Central driving position
Being looked at, and laughed at
When the government’s Plug-In Van Grant scheme was announced in February 2012 there were two surprise names on the list of approved vehicles – Italian manufacturer Faam and French firm Mia. Both are modern electric vehicles but moulded in the early 21st century definition of the word – distinctly unusually looking – rather than the current crop of electrified panel vans by established manufacturers. Yet unlike the pioneering quadricycle-based mobile sandwich shop type vans, these are proper machines with decent top speeds and a useable mileage.

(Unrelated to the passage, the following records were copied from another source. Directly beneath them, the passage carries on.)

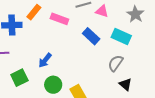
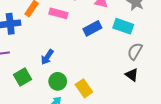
blue rectangle: (91, 36) -> (92, 28), turned -66
gray semicircle: (116, 63) -> (135, 51), moved

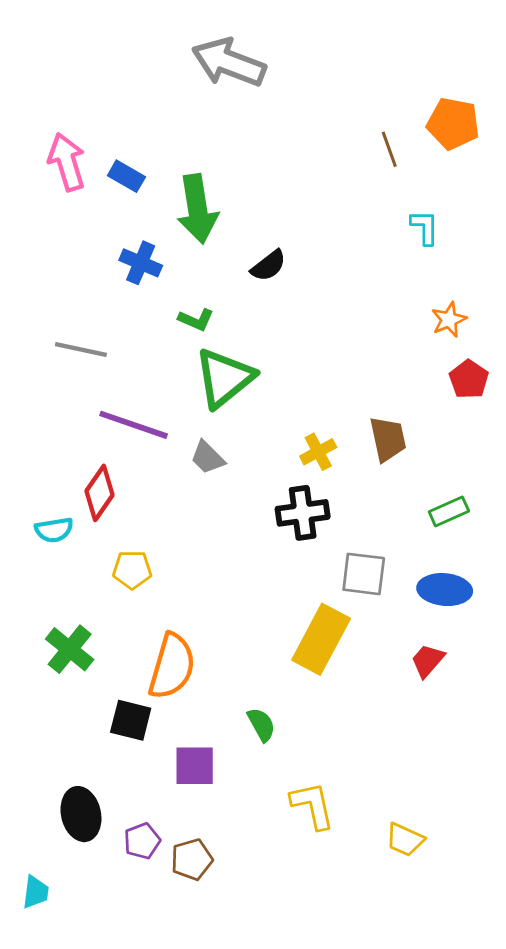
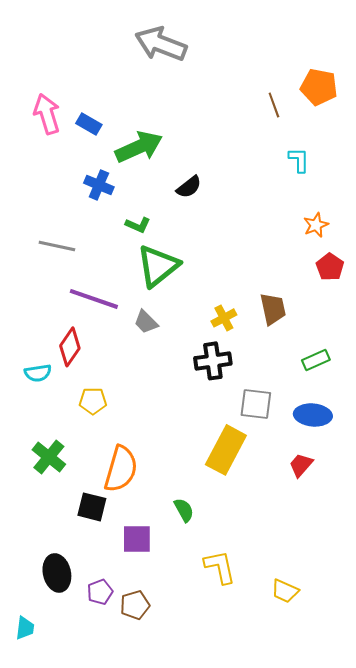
green arrow: (197, 209) -> (139, 147), turned -105

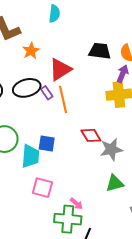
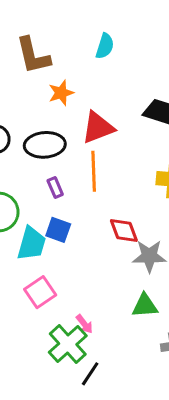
purple rectangle: (47, 93) -> (55, 187), moved
pink square: (42, 188) -> (40, 292), turned 30
green cross: (68, 219) -> (68, 344), turned 32

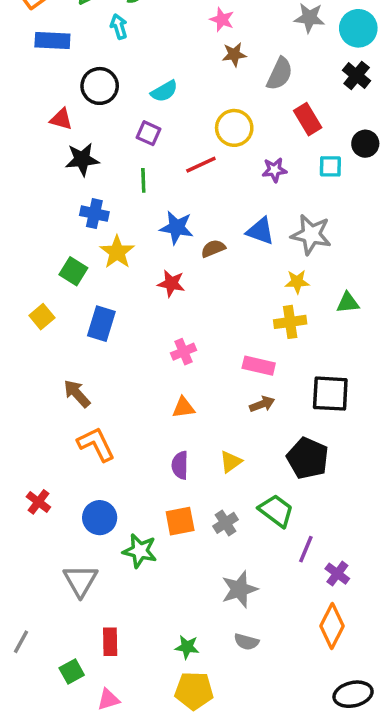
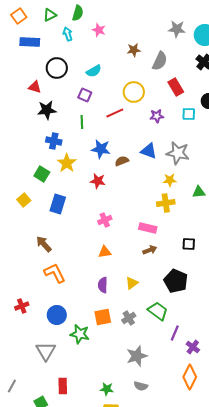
pink star: (222, 20) -> (99, 30), moved
black square: (330, 394) -> (189, 244), size x0.6
red cross: (38, 502) -> (22, 306), turned 32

Without sounding too superficial, the Mia is perhaps the ugliest commercial vehicle on sale, but there is real promise and ingenuity under its plastic skin. Entering the cabin and parking yourself on the single central driving seat for example would ordinarily prove a major problem, especially given that this van is just 1.5m high, but a section of the floor pan has been thoughtfully cut away to allow you to get in closer to the seat. This prevents you from having to overstretch to reach the footwell and allows for easy entry and exit. The sliding door – which co-incidentally is released by pressing the flower-like Mia logo – curves under the floor, and when pulled into place covers the cut away section. Once inside the seat is comfortable and driving position commanding. Storage could be improved, but the clarity, layout and appearance of the instruments are ideally suited to this quirky model.

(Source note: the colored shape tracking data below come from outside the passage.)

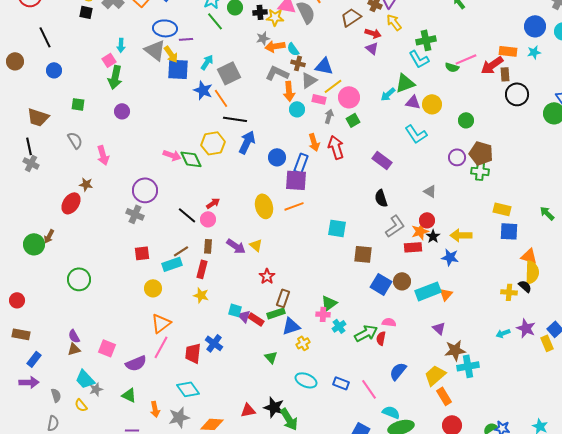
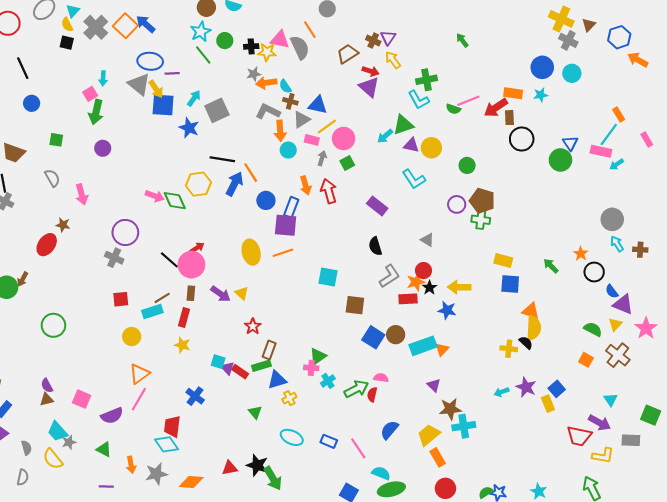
purple triangle: (372, 48) -> (369, 87), size x1.5
orange line: (221, 98) -> (251, 173), moved
pink circle: (208, 219) -> (191, 265), size x1.6
red trapezoid: (193, 353) -> (172, 426), moved
yellow semicircle: (81, 405) -> (53, 459), size x1.5

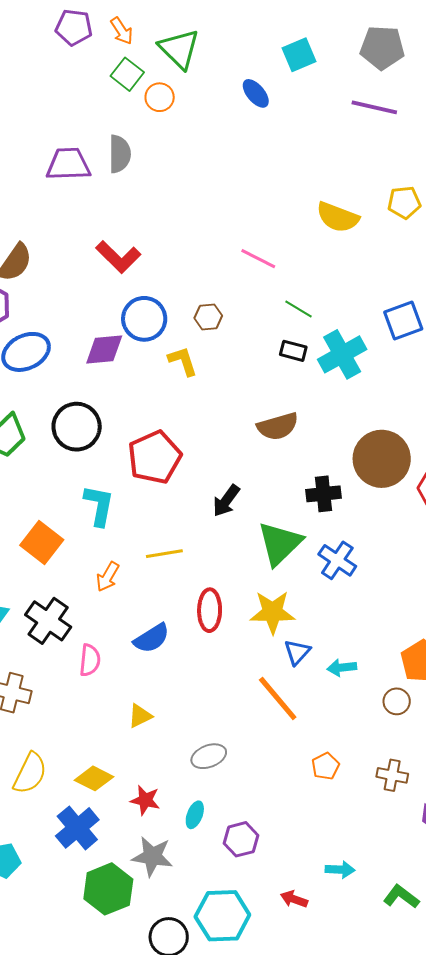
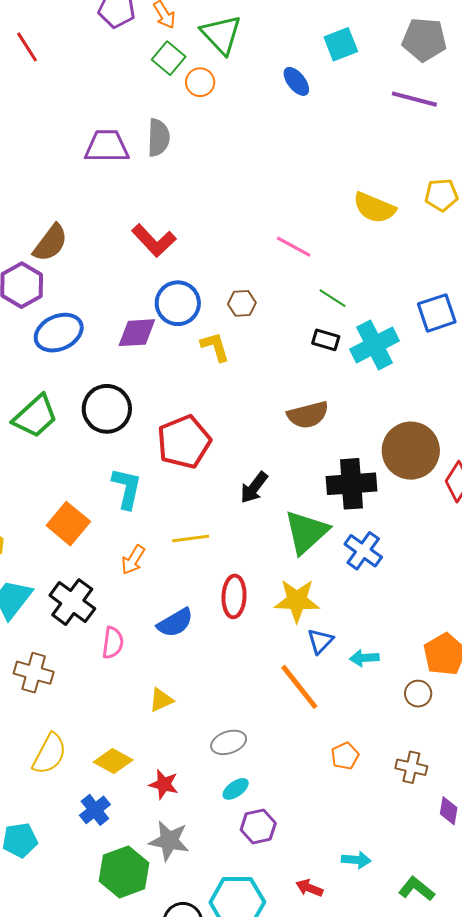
black cross: (323, 494) -> (352, 484), size x1.4
cyan ellipse: (195, 815) -> (236, 789), moved, turned 32
blue cross: (77, 828) -> (95, 810), size x0.7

Available in four configurations with one, two, three or four seats, it’s the U version of the Mia that is of interest to the commercial sector, thanks to its panelled rear and 1.5m3 loadspace. Weighing in at a paltry 1180kg gross vehicle weight, the Mia U allows a maximum 415kg payload with the 8kWh battery pack or a 365kg capacity with the upgraded 12kWh batteries. Respectively, these are good enough for a claimed 50 mile (80km) and 78 mile (125km) range, and unusually for past vehicles of this size and design, a maximum speed of 62mph. Realistically the operational range is probably closer to 40 miles and 65 miles.
While looks bare no correlation with performance, vehicles of this ilk have long had a certain stigma attached to them. Motorists assume the worst and look to overtake at the earliest opportunity, anticipating slow progress from these rudimentary-looking automobiles. Yet travelling in the Mia U could not be further from this misconception, and once moving the Mia U’s performance is dazzling. Granted, the first 5mph are slow, as the driveline pushes power to the wheels, but once moving acceleration is brisk. It’s not supercar fast, and barely even supermini fast, but there’s more than enough power to outwit pushy motorists and keep well ahead of the pace of the city. Ride comfort too is good.
Lightweight, small wheelbase vehicles tend to bounce around, but the Mia U rides our roads remarkably well, and although at speeds above 40mph a great deal of noise does penetrate the cabin (mostly from the tyres with some from the axle and motor) it is a comfortable van to be in. Because the driver sits in a central position, the pedals can be mounted further forward, placing you closer to the front axle than in a regular vehicle. While this position is bad for visibility – the two thick A-pillars create large blindspots – it enhances the enjoyment of the sharp steering, the cliché of driving a go-kart is arguably more apt in this vehicle than any other. Its biggest dynamic let down is the massive amounts of understeer, the tiny 14-inch alloy wheels carry you wide in every corner when travelling above 30mph. The ‘Eco’ button, an ever-present in any modern vehicle (electric or not) functions as a power limiter, while boosting the regenerative force of the braking. As a preference we preferred the Eco level of retardation, but found its power limiting far too much to enable a decent getaway from a standstill.
Our test vehicle, on loan from Kinghams of Croydon car dealership, is actually a pre-production model but for the most part the Mia U seems the finished product. An updated version is due in the UK later this year, and providing the government grant remains in place the £16,995 starting price and competitive monthly contract hire prices planned by Kinghams should ensure sales.
It needs more instantaneous power, and corrections to prevent such massive understeer. More storage surrounding the driver and some reworking of the Eco button functions would also help, but on the whole the Mia U is a great addition to the UK electric vehicle fleet, with luck fleet operators and the local odd-job man target customer will look past its appearance and embrace this ugly duckling.